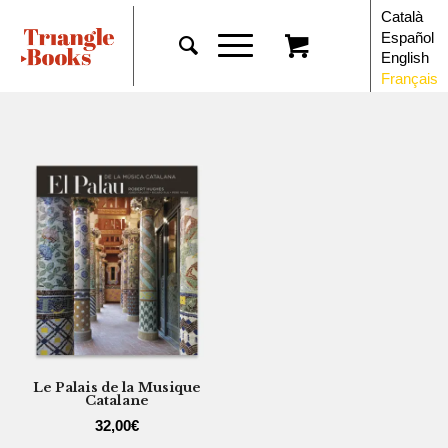
Català
Español
English
Français
Le Palais de la Musique
Catalane
32,00
€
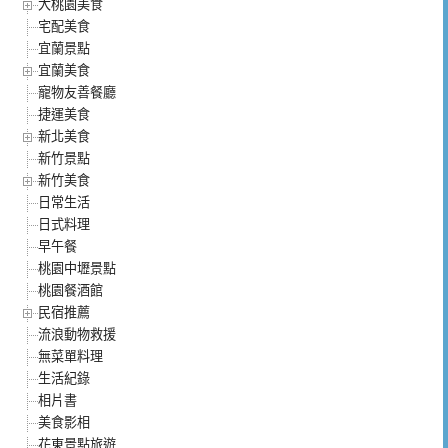
大桃園美食
宅配美食
宜蘭景點
宜蘭美食
寵物友善餐廳
捷運美食
新北美食
新竹景點
新竹美食
日常生活
日式料理
早午餐
桃園中壢景點
桃園餐酒館
民宿推薦
流浪動物救援
無菜單料理
生活紀錄
相片書
美食影相
花東景點旅遊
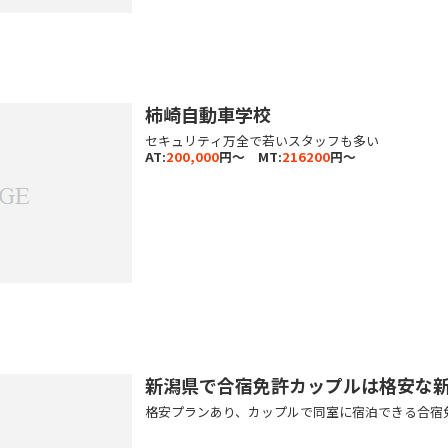
柿崎自動車学校
セキュリティ万全で若いスタッフも多い
AT:
200,000
円～ MT:
216200
円～
新潟県で合宿免許カップルは格安な
格安プランあり、カップルで同室に宿泊できる合宿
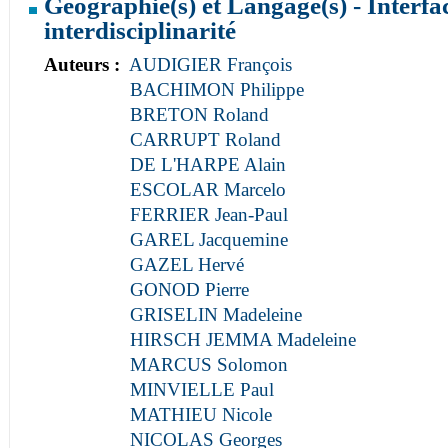
Géographie(s) et Langage(s) - Interfac
interdisciplinarité
Auteurs :
AUDIGIER François
BACHIMON Philippe
BRETON Roland
CARRUPT Roland
DE L'HARPE Alain
ESCOLAR Marcelo
FERRIER Jean-Paul
GAREL Jacquemine
GAZEL Hervé
GONOD Pierre
GRISELIN Madeleine
HIRSCH JEMMA Madeleine
MARCUS Solomon
MINVIELLE Paul
MATHIEU Nicole
NICOLAS Georges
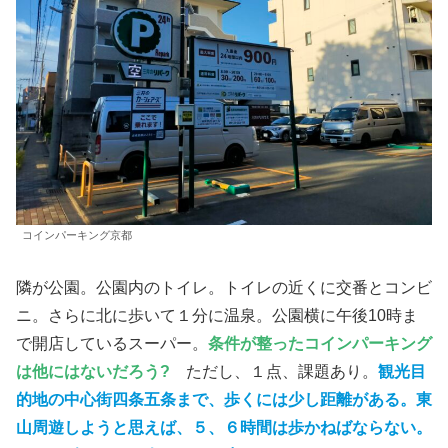
コインパーキング京都
隣が公園。公園内のトイレ。トイレの近くに交番とコンビ
ニ。さらに北に歩いて１分に温泉。公園横に午後10時ま
で開店しているスーパー。
条件が整ったコインパーキング
は他にはないだろう?
ただし、１点、課題あり。
観光目
的地の中心街四条五条まで、歩くには
少し
距離がある。東
山周遊しようと思えば、５、６時間は歩かねばならない。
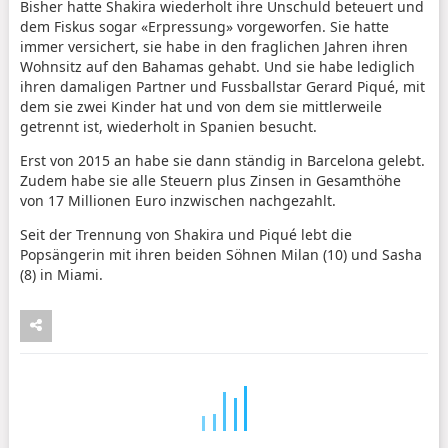
Bisher hatte Shakira wiederholt ihre Unschuld beteuert und
dem Fiskus sogar «Erpressung» vorgeworfen. Sie hatte
immer versichert, sie habe in den fraglichen Jahren ihren
Wohnsitz auf den Bahamas gehabt. Und sie habe lediglich
ihren damaligen Partner und Fussballstar Gerard Piqué, mit
dem sie zwei Kinder hat und von dem sie mittlerweile
getrennt ist, wiederholt in Spanien besucht.
Erst von 2015 an habe sie dann ständig in Barcelona gelebt.
Zudem habe sie alle Steuern plus Zinsen in Gesamthöhe
von 17 Millionen Euro inzwischen nachgezahlt.
Seit der Trennung von Shakira und Piqué lebt die
Popsängerin mit ihren beiden Söhnen Milan (10) und Sasha
(8) in Miami.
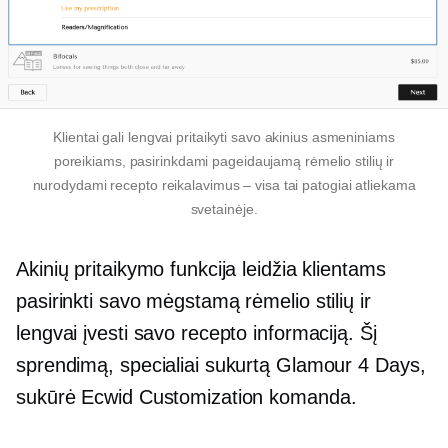
Klientai gali lengvai pritaikyti savo akinius asmeniniams
poreikiams, pasirinkdami pageidaujamą rėmelio stilių ir
nurodydami recepto reikalavimus – visa tai patogiai atliekama
svetainėje.
Akinių pritaikymo funkcija leidžia klientams
pasirinkti savo mėgstamą rėmelio stilių ir
lengvai įvesti savo recepto informaciją. Šį
sprendimą, specialiai sukurtą Glamour 4 Days,
sukūrė Ecwid Customization komanda.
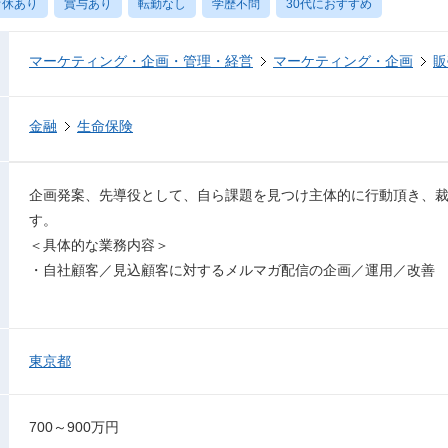
育休あり
賞与あり
転勤なし
学歴不問
30代におすすめ
マーケティング・企画・管理・経営
マーケティング・企画
販
金融
生命保険
企画発案、先導役として、自ら課題を見つけ主体的に行動頂き、
す。
＜具体的な業務内容＞
・自社顧客／見込顧客に対するメルマガ配信の企画／運用／改善
東京都
700～900万円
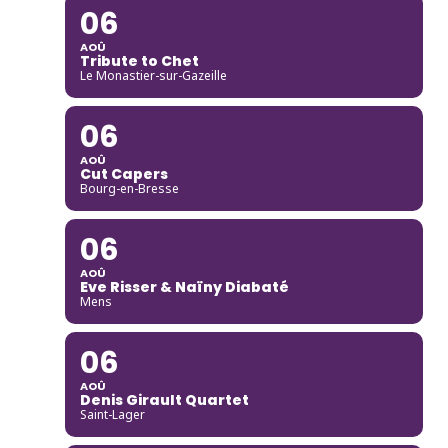
06
AOÛ
Tribute to Chet
Le Monastier-sur-Gazeille
06
AOÛ
Cut Capers
Bourg-en-Bresse
06
AOÛ
Eve Risser & Naïny Diabaté
Mens
06
AOÛ
Denis Girault Quartet
Saint-Lager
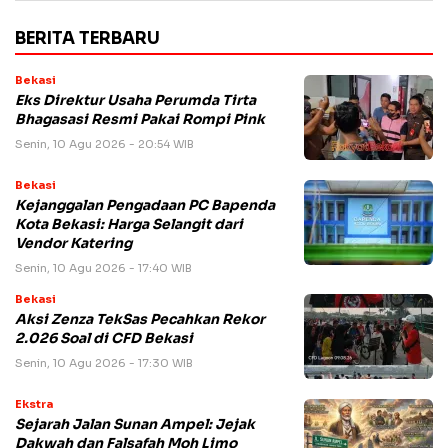
BERITA TERBARU
Bekasi
Eks Direktur Usaha Perumda Tirta
Bhagasasi Resmi Pakai Rompi Pink
Senin, 10 Agu 2026 - 20:54 WIB
Bekasi
Kejanggalan Pengadaan PC Bapenda
Kota Bekasi: Harga Selangit dari
Vendor Katering
Senin, 10 Agu 2026 - 17:40 WIB
Bekasi
Aksi Zenza TekSas Pecahkan Rekor
2.026 Soal di CFD Bekasi
Senin, 10 Agu 2026 - 17:30 WIB
Ekstra
Sejarah Jalan Sunan Ampel: Jejak
Dakwah dan Falsafah Moh Limo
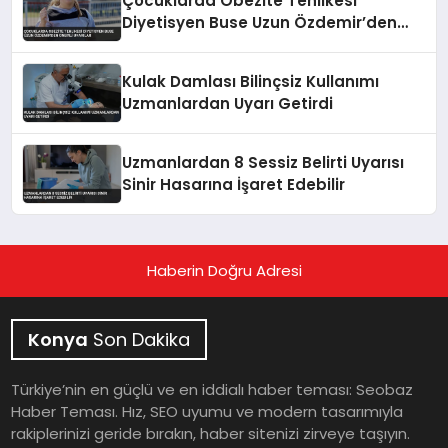
Çocuklarda Obezite Tehlikesi
Diyetisyen Buse Uzun Özdemir’den
Önemli Uyarılar
Kulak Damlası Bilinçsiz Kullanımı
Uzmanlardan Uyarı Getirdi
Uzmanlardan 8 Sessiz Belirti Uyarısı
Sinir Hasarına İşaret Edebilir
Haberin Doğru Adresi
Konya
Son Dakika
Türkiye’nin en güçlü ve en iddialı haber teması: Seobaz
Haber Teması. Hız, SEO uyumu ve modern tasarımıyla
rakiplerinizi geride bırakın, haber sitenizi zirveye taşıyın.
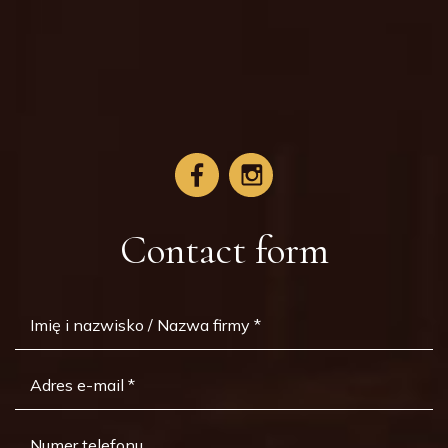
Contact form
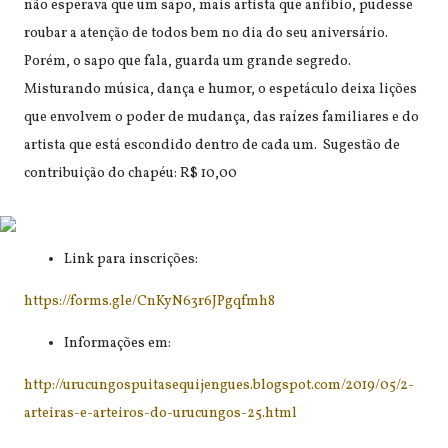
não esperava que um sapo, mais artista que anfíbio, pudesse
roubar a atenção de todos bem no dia do seu aniversário.
Porém, o sapo que fala, guarda um grande segredo.
Misturando música, dança e humor, o espetáculo deixa lições
que envolvem o poder de mudança, das raízes familiares e do
artista que está escondido dentro de cada um. Sugestão de
contribuição do chapéu: R$ 10,00
Link para inscrições:
https://forms.gle/CnKyN63r6JPgqfmh8
Informações em:
http://urucungospuitasequijengues.blogspot.com/2019/05/2-
arteiras-e-arteiros-do-urucungos-25.html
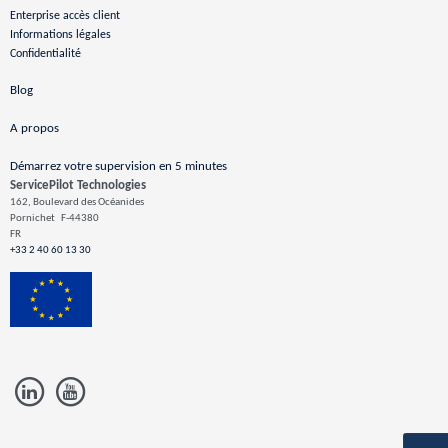
Enterprise accès client
Informations légales
Confidentialité
Blog
A propos
Démarrez votre supervision en 5 minutes
ServicePilot Technologies
162, Boulevard des Océanides
Pornichet
F-44380
FR
+33 2 40 60 13 30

========================

Reproduce verbatim the lines of the material above, beginning with its first line and ending with the line that contains "(8) in Miami."; skip pictures.

» Task output:
Català
Español
English
Français
Le Palais de la Musique
Catalane
32,00
€
大桃園美食
宅配美食
宜蘭景點
宜蘭美食
寵物友善餐廳
捷運美食
新北美食
新竹景點
新竹美食
日常生活
日式料理
早午餐
桃園中壢景點
桃園餐酒館
民宿推薦
流浪動物救援
無菜單料理
生活紀錄
相片書
美食影相
花東景點旅遊
柿崎自動車学校
セキュリティ万全で若いスタッフも多い
AT:
200,000
円～ MT:
216200
円～
新潟県で合宿免許カップルは格安な
格安プランあり、カップルで同室に宿泊できる合宿
Géographie(s) et Langage(s) - Interfac
interdisciplinarité
Auteurs :
AUDIGIER François
BACHIMON Philippe
BRETON Roland
CARRUPT Roland
DE L'HARPE Alain
ESCOLAR Marcelo
FERRIER Jean-Paul
GAREL Jacquemine
GAZEL Hervé
GONOD Pierre
GRISELIN Madeleine
HIRSCH JEMMA Madeleine
MARCUS Solomon
MINVIELLE Paul
MATHIEU Nicole
NICOLAS Georges
コインパーキング京都
隣が公園。公園内のトイレ。トイレの近くに交番とコンビ
ニ。さらに北に歩いて１分に温泉。公園横に午後10時ま
で開店しているスーパー。
条件が整ったコインパーキング
は他にはないだろう?
ただし、１点、課題あり。
観光目
的地の中心街四条五条まで、歩くには
少し
距離がある。東
山周遊しようと思えば、５、６時間は歩かねばならない。
Bisher hatte Shakira wiederholt ihre Unschuld beteuert und
dem Fiskus sogar «Erpressung» vorgeworfen. Sie hatte
immer versichert, sie habe in den fraglichen Jahren ihren
Wohnsitz auf den Bahamas gehabt. Und sie habe lediglich
ihren damaligen Partner und Fussballstar Gerard Piqué, mit
dem sie zwei Kinder hat und von dem sie mittlerweile
getrennt ist, wiederholt in Spanien besucht.
Erst von 2015 an habe sie dann ständig in Barcelona gelebt.
Zudem habe sie alle Steuern plus Zinsen in Gesamthöhe
von 17 Millionen Euro inzwischen nachgezahlt.
Seit der Trennung von Shakira und Piqué lebt die
Popsängerin mit ihren beiden Söhnen Milan (10) und Sasha
(8) in Miami.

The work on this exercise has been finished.